A figure posed with head resting on hand with a headache caused by loud talkers around him
5 writing lessons
Pete Carroll as a Coach of writers or supplier of 5 writing lessons is not well known. For good reason because football coaches don’t teach others how to write, they teach others how to play football. And yet Carroll’s coaching philosophy, one which landed him and the Seattle Seahawks into two successive Super Bowls, is directly applicable to writers and probably to almost all other endeavors. Carroll’s philosophy and his route to its development was fraught with mistakes, failures and disappointment. Exactly the trajectory of any writing career- any career, in truth.
Finally, today, I read an article called The Game Changer , published in Mindful last December. The delay in the read was not due to lack of interest, merely the need to meet my deadline for completing my next book. Now that the manuscript is done, awaiting editorial suggestions, I can take time off to read and write about topics totally unrelated to the book.
At least that’s what I expected when I read this article. Perhaps because my brain attempts to synthesize everything into one neat package, I found Carroll’s experience and the way he expresses it to be wholly relevant to the craft of being a writer.
Here are the five lessons I learned, some relearned while reading this intriguing piece.
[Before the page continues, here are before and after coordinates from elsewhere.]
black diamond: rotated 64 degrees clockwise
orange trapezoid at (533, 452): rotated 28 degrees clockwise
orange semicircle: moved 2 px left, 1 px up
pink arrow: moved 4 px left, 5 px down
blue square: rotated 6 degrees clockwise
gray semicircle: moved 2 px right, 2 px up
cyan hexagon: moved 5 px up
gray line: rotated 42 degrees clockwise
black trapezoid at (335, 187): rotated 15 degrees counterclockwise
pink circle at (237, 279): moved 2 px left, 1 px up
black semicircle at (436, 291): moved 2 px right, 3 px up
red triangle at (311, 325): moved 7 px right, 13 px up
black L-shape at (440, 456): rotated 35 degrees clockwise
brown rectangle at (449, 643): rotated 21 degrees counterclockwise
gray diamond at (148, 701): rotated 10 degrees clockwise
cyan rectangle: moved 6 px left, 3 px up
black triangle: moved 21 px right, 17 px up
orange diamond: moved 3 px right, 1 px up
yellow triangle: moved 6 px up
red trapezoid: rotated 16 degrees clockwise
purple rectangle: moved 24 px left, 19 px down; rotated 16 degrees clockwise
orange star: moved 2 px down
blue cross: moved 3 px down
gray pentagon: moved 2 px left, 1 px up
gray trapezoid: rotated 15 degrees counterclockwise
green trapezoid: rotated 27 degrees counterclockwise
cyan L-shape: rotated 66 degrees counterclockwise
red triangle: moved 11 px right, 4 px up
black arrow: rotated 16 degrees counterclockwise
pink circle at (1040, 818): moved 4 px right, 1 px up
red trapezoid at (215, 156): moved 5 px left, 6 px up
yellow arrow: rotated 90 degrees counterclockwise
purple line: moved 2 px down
One of the many reasons I enjoy sports and reading about the leaders in sports is the very clear reminder that it’s all the same. Whether our field is athletics, the classroom or the stock market, the principles are the same. In the end, our lives and our happiness are directly proportional to our thoughts. What we think, what we permit to reside in our psyches. When our focus is on those who have ‘made it’, or mimicking the experts, we are just wasting our time, precious time.